Path Planning Using Fuzzy Logic Control of a 2-DOF Robotic Arm

Abstract

In this paper we propose an algorithm for trajectory tracking of a 2-Degrees of Freedom (2-DOF) robotic arm, using fuzzy logic controllers for each joint. The idea came from the enormous benefits of the potential use of intelligent robots and robotic elements in the medical field, as this type of robotic arms can be used in heart surgeries and other procedures.
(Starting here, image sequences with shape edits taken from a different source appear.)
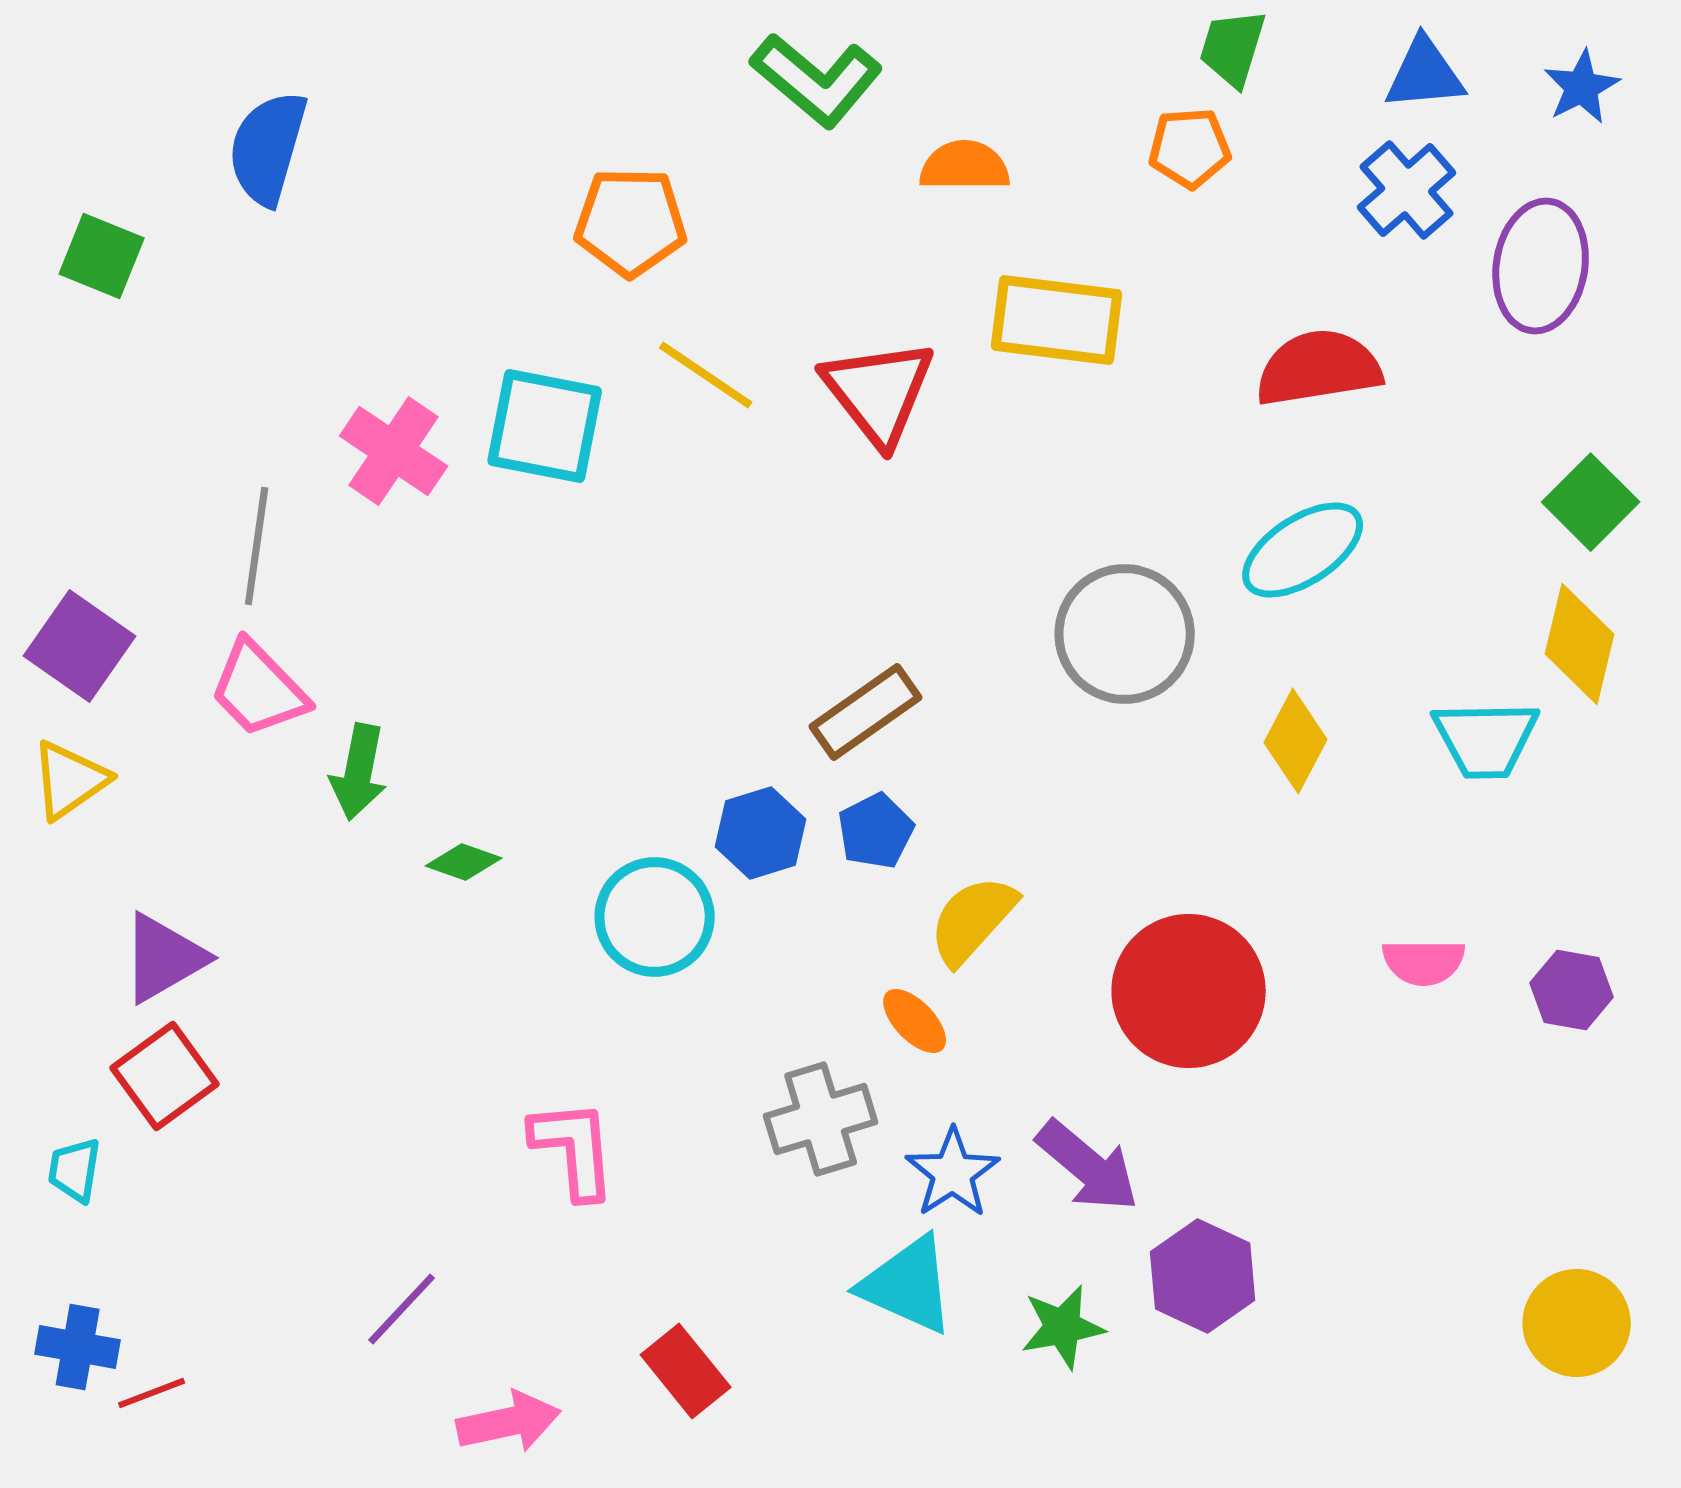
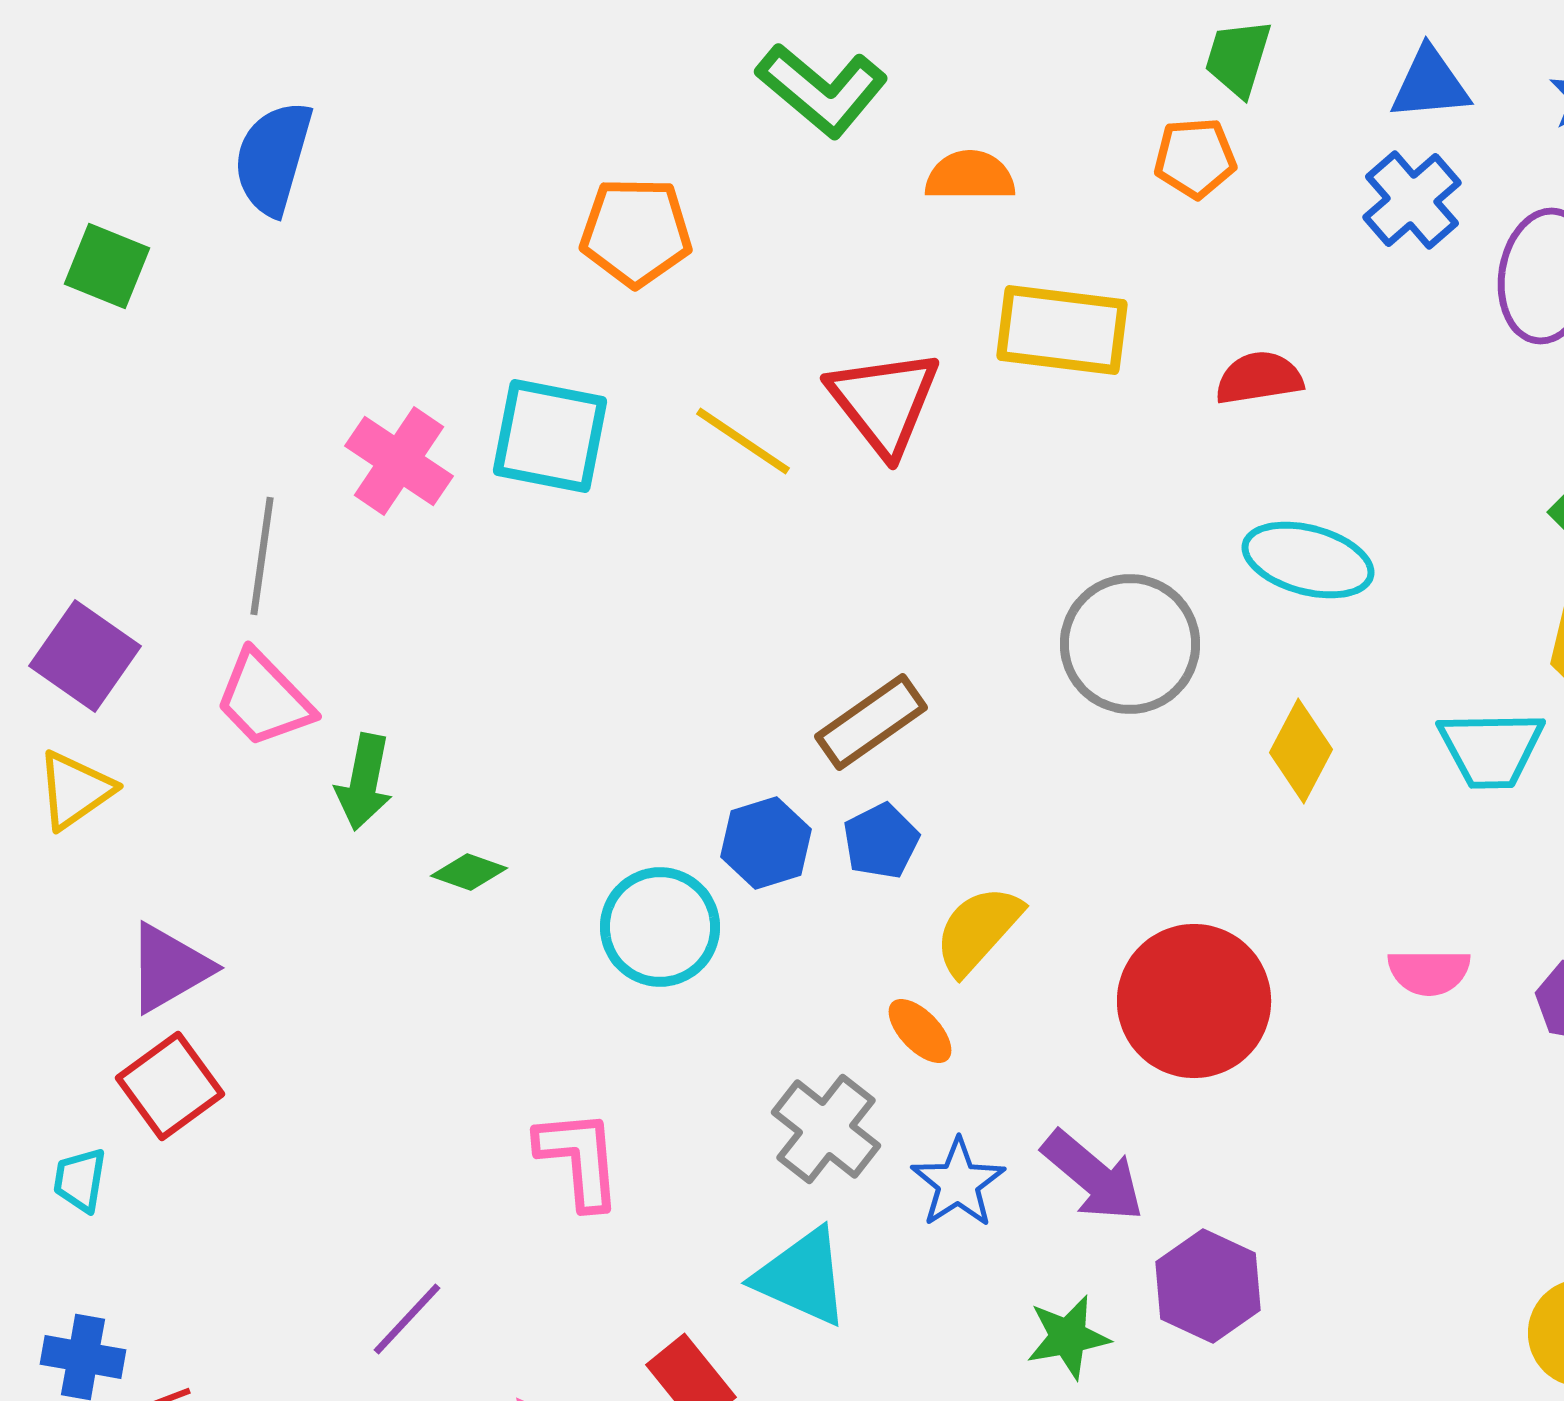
red semicircle: (1319, 368) -> (1259, 378), moved, size x0.7
yellow line: (706, 375) -> (743, 441), moved
cyan ellipse: (1303, 550) -> (1308, 560), turned 48
gray cross: (821, 1119) -> (826, 1129), turned -35
cyan triangle: (908, 1285) -> (802, 1277), moved

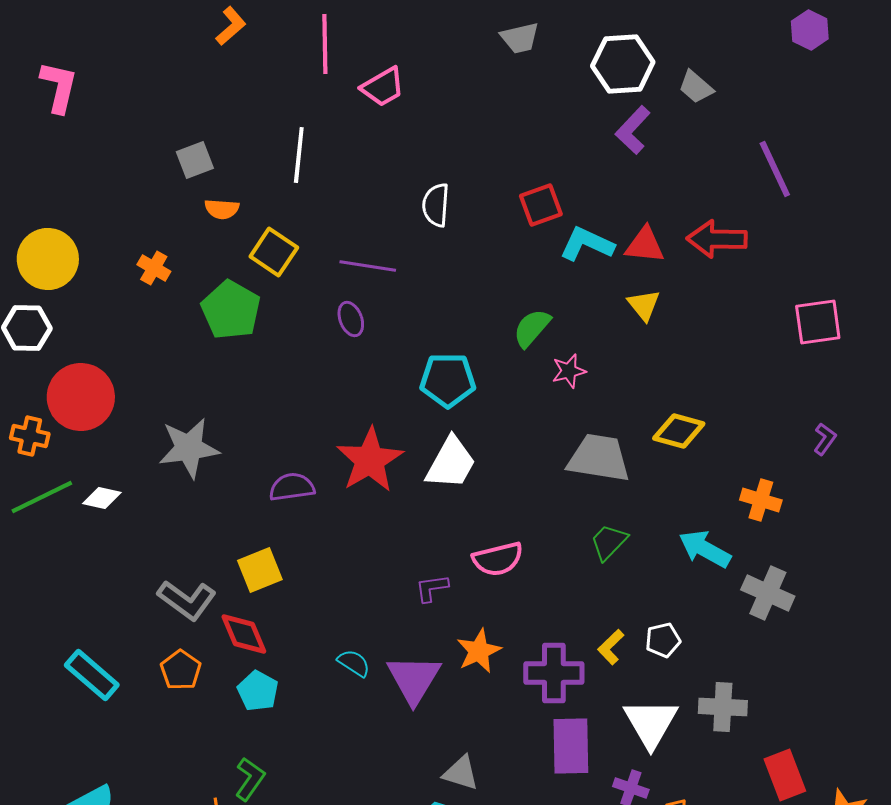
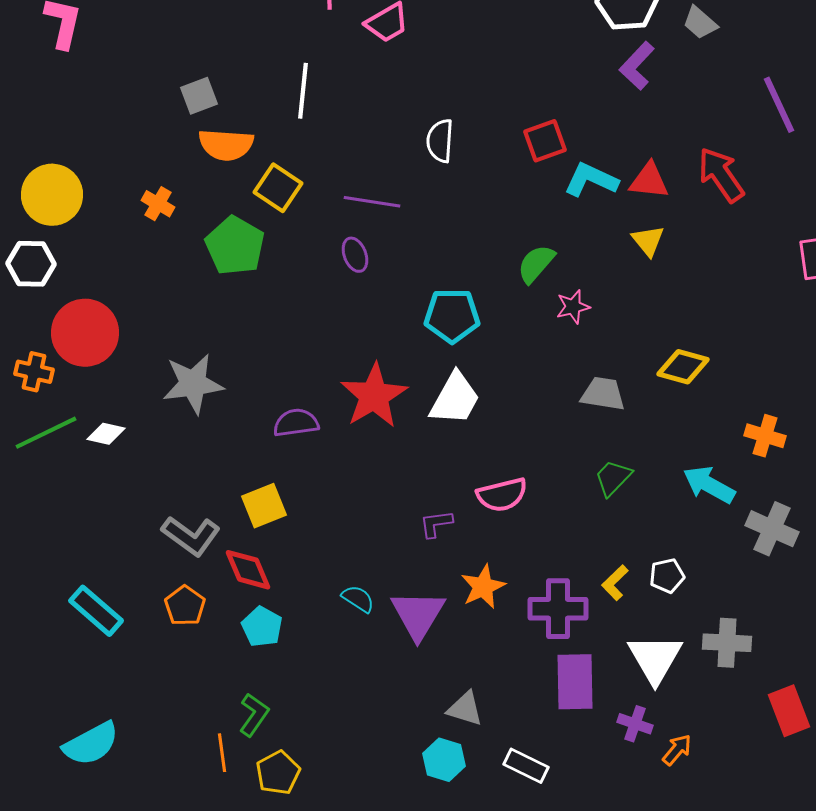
orange semicircle: (222, 209) -> (226, 145), size x1.6
red arrow: (717, 239) -> (721, 175), turned 54
gray trapezoid: (599, 458) -> (603, 394), size x0.7

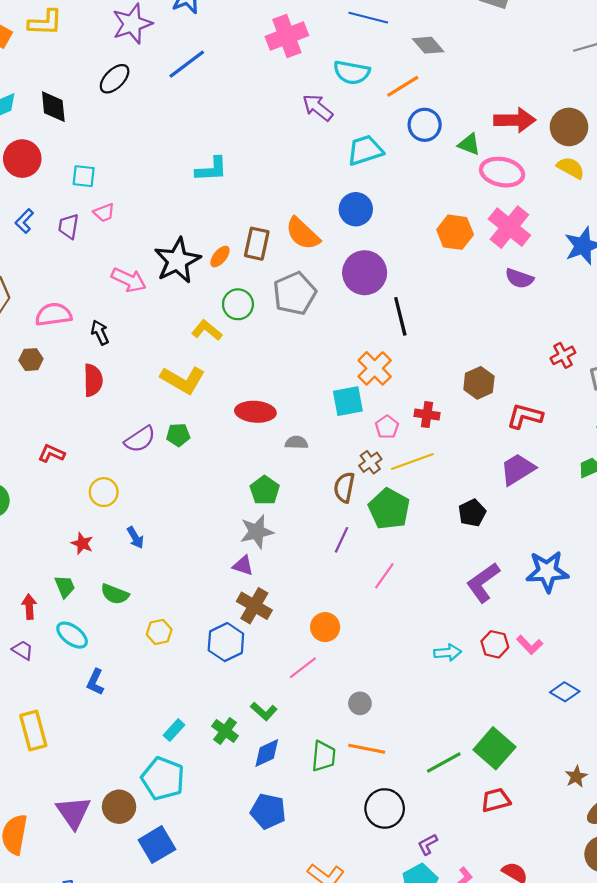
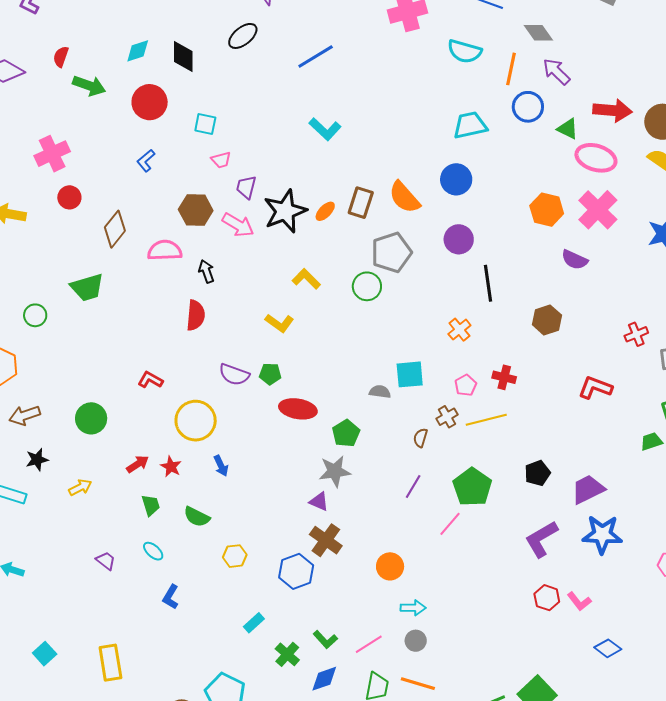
blue line: (187, 64) -> (316, 57), moved
orange line: (403, 86) -> (511, 69), turned -52
purple arrow: (318, 108) -> (556, 72), moved
cyan L-shape: (211, 169) -> (325, 129), turned 40
purple trapezoid: (69, 226) -> (246, 187), moved
purple circle: (365, 273) -> (459, 239), size x0.7
purple semicircle: (519, 278) -> (575, 260), moved
green circle: (238, 304) -> (367, 286), moved
brown hexagon: (31, 360) -> (196, 210), moved, size x1.5
orange cross: (375, 368) -> (459, 330), size x0.7
yellow L-shape: (183, 380) -> (279, 323), size x0.7
brown hexagon: (479, 383) -> (547, 320), moved
cyan square: (348, 401) -> (410, 374), moved
red ellipse: (255, 412) -> (298, 409), moved
purple semicircle: (140, 439) -> (234, 375), turned 48
purple trapezoid: (518, 469) -> (588, 489), moved
brown semicircle: (344, 487) -> (420, 438), size x0.7
yellow circle: (104, 492) -> (196, 421), size x1.5
green pentagon: (389, 509) -> (472, 487), moved
red arrow: (29, 607) -> (138, 464), moved, turned 55
cyan ellipse: (72, 635) -> (153, 551), size x0.7
cyan arrow: (448, 653) -> (413, 608), moved
pink line: (303, 668) -> (369, 644), moved
cyan rectangle: (174, 730) -> (254, 623), moved
yellow rectangle: (33, 731) -> (110, 663), moved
The proposed fuzzy logic controller scheme uses three linguistic variables as inputs (position, velocity and acceleration). This differs from the commonly used robotic arm path tracking control techniques that usually use position and velocity as inputs. Firstly, a detailed specification and modeling of the 2-DOF robot arm is provided. For the control of each joint, we build a separate fuzzy logic controller. The inputs for the both fuzzy logic controllers are the same, but they differ in the proposed rule bases and the appropriate membership functions. The performance of the proposed control scheme is assessed by calculating the trajectory tracking error, using Root Mean Square Error, for three different types of input signals (sinusoidal, square waveform and free waveform). Because of the potential use of this type of control in robotic heart surgery manipulators, the analysis of the tracking performance of the periodic sinusoidal signal is especially emphasized. According to the obtained simulation results, it can be concluded that the algorithm shows an adequate performance in all testing scenarios. A complete simulation environment is developed through the MATLAB/Simulink software.